→ **What is expected**
Select, from the data, each line where "Craquez" occurs.

============

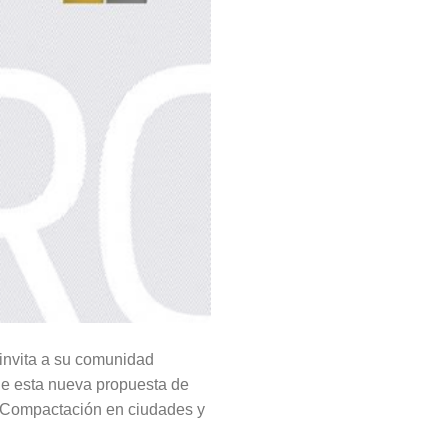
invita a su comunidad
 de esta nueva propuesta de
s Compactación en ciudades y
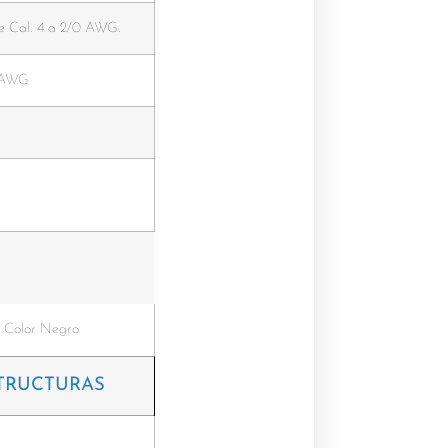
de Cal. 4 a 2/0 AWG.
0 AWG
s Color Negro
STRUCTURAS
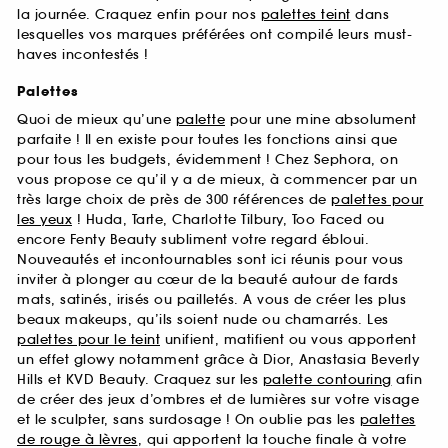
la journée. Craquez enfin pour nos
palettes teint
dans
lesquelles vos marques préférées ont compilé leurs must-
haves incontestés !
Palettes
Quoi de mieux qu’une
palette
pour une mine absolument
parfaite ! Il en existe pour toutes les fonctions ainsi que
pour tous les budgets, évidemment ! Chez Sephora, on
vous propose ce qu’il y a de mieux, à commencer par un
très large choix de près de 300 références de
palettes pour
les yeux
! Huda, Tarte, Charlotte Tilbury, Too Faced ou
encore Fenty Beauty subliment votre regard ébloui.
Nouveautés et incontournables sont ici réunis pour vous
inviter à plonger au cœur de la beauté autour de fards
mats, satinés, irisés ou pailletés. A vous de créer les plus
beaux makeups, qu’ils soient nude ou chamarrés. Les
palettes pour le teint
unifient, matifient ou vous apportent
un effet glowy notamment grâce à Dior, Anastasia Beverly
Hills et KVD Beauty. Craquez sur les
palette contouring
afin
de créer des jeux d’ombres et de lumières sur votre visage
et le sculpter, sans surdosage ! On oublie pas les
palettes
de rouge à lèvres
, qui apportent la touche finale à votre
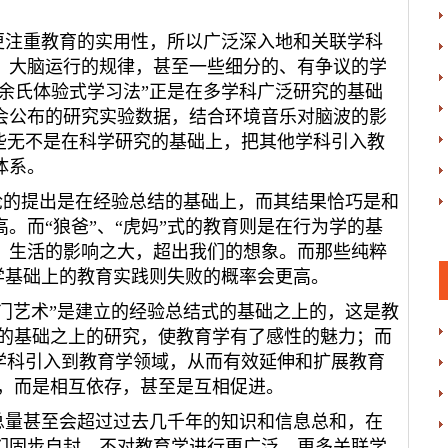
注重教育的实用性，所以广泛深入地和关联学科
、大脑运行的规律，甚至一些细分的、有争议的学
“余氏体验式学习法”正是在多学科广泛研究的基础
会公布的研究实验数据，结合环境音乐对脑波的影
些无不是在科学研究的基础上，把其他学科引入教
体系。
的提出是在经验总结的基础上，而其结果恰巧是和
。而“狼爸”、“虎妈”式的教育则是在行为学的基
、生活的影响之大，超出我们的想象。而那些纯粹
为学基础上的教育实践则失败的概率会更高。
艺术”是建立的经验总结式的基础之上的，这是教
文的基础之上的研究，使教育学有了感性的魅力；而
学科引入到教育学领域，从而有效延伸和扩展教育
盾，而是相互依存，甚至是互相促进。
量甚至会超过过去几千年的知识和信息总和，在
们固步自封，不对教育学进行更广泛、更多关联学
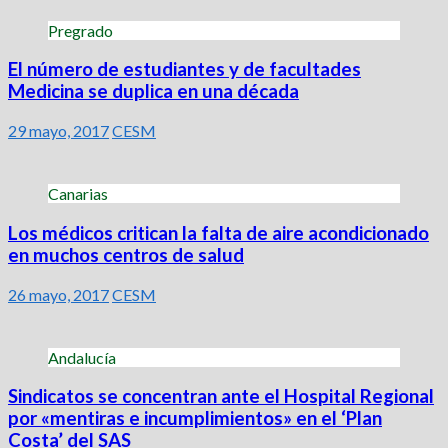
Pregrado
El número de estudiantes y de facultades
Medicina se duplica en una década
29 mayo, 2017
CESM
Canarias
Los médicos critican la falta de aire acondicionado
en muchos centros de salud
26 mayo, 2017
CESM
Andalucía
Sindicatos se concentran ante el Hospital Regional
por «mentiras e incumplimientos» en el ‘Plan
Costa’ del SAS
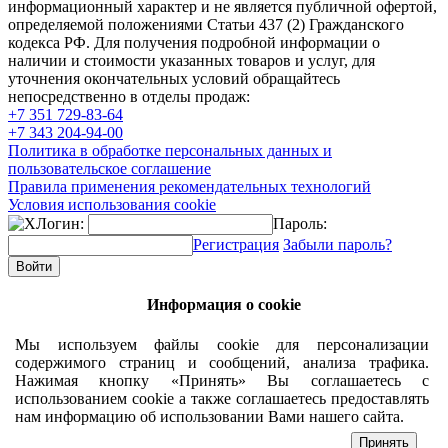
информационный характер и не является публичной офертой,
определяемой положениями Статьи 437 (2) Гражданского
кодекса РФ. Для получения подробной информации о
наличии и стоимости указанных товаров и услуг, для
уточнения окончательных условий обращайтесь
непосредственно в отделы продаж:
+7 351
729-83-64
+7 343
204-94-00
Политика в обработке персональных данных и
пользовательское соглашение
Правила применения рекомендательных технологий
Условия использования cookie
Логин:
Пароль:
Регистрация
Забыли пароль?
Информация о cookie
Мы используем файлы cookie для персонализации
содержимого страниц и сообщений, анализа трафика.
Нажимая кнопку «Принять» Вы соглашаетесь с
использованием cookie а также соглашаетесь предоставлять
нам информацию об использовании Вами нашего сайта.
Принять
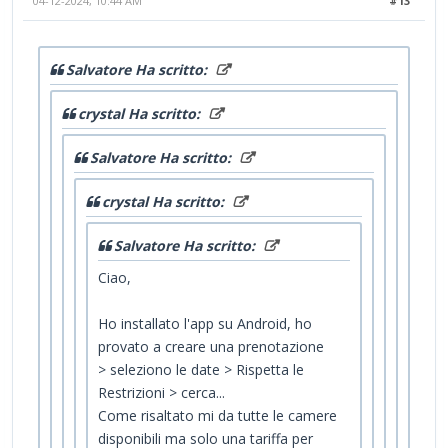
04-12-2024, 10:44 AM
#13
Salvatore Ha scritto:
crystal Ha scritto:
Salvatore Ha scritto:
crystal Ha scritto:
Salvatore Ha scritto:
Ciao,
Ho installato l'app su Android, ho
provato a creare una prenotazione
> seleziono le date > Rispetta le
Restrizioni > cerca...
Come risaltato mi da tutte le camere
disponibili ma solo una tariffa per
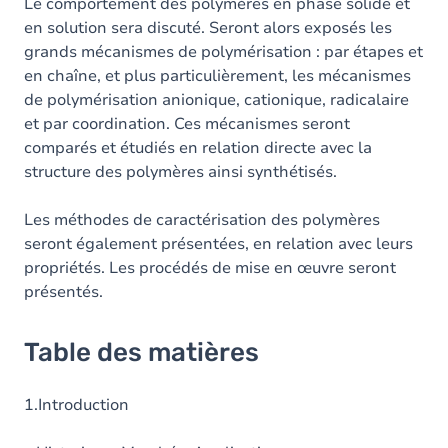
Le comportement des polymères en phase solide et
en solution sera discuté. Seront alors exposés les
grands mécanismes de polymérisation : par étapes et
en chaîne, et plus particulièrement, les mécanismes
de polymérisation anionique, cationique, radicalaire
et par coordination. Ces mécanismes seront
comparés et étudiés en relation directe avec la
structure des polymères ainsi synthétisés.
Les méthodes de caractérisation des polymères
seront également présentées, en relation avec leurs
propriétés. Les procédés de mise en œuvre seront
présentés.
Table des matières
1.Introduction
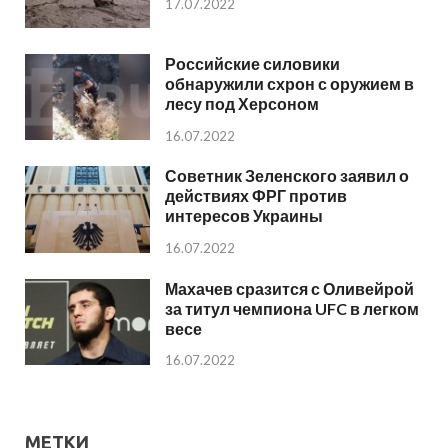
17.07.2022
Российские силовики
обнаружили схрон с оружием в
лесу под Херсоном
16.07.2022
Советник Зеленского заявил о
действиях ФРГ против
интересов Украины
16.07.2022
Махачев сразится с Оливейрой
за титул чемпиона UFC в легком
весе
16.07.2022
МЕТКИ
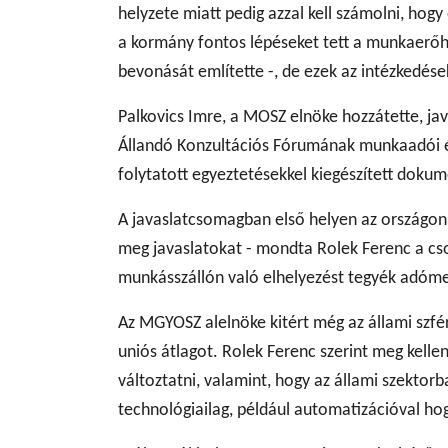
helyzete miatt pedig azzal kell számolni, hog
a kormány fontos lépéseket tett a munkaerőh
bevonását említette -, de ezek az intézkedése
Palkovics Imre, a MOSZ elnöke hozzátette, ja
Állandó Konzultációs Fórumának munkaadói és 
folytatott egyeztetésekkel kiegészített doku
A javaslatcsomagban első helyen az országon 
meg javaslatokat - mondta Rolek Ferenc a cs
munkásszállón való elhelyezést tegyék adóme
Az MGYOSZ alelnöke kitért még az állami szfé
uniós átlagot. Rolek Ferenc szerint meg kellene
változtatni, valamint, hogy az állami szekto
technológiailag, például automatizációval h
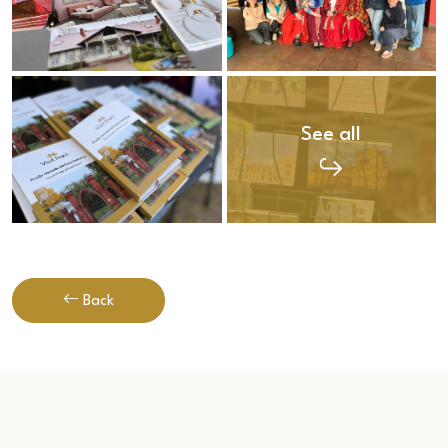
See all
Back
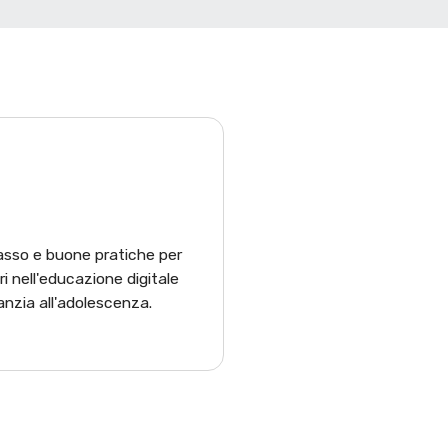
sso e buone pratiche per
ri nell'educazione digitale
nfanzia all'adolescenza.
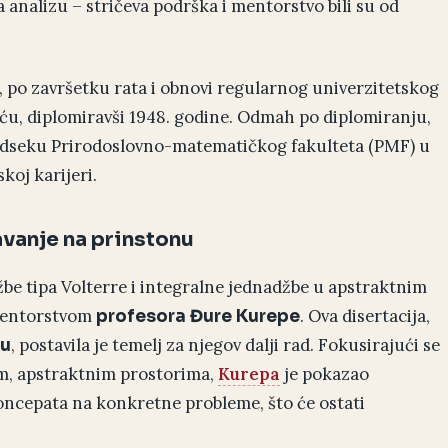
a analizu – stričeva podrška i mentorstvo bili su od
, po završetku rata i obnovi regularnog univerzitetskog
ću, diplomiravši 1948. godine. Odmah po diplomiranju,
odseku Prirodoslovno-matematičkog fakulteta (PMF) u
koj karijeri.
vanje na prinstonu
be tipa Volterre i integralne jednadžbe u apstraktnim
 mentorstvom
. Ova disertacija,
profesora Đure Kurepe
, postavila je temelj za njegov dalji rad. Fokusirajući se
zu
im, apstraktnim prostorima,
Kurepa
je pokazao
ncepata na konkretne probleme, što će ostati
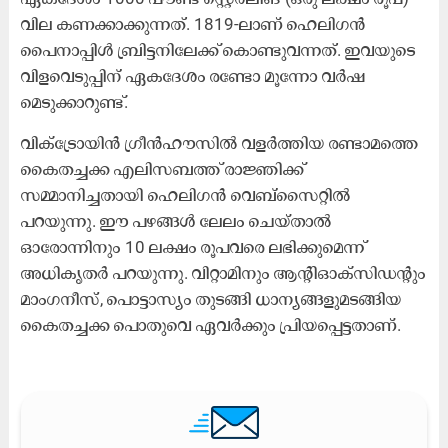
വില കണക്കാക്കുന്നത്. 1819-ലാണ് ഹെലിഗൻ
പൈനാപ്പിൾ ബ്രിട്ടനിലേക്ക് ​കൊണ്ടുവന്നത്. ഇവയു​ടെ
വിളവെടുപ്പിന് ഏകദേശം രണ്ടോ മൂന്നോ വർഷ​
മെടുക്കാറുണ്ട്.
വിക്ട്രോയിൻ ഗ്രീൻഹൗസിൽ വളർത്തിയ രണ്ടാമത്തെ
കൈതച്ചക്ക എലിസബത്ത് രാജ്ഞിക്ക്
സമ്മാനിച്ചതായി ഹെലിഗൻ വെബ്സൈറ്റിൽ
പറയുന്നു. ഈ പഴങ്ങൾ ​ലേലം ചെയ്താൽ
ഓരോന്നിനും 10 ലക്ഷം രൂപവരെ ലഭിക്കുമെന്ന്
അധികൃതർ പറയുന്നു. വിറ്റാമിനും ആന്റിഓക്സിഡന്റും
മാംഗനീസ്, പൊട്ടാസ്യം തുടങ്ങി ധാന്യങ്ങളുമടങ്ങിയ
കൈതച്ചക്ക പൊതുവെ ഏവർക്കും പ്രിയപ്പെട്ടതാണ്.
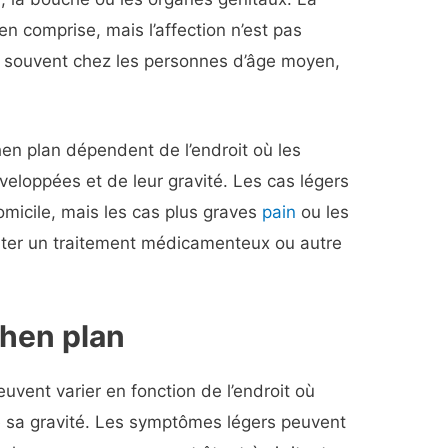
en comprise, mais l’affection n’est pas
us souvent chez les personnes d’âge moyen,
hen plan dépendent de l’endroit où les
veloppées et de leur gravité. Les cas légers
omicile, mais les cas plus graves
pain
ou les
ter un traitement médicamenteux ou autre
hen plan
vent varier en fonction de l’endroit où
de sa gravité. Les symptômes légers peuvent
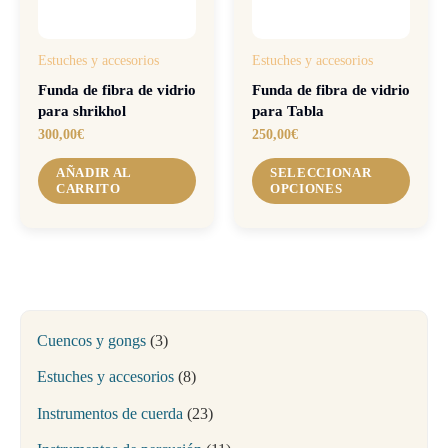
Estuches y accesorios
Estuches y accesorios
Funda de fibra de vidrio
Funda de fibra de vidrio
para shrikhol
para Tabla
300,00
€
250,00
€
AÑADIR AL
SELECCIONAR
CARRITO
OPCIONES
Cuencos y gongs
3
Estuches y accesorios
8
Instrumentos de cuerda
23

============

→ **Output**
la journée. Craquez enfin pour nos
Hills et KVD Beauty. Craquez sur les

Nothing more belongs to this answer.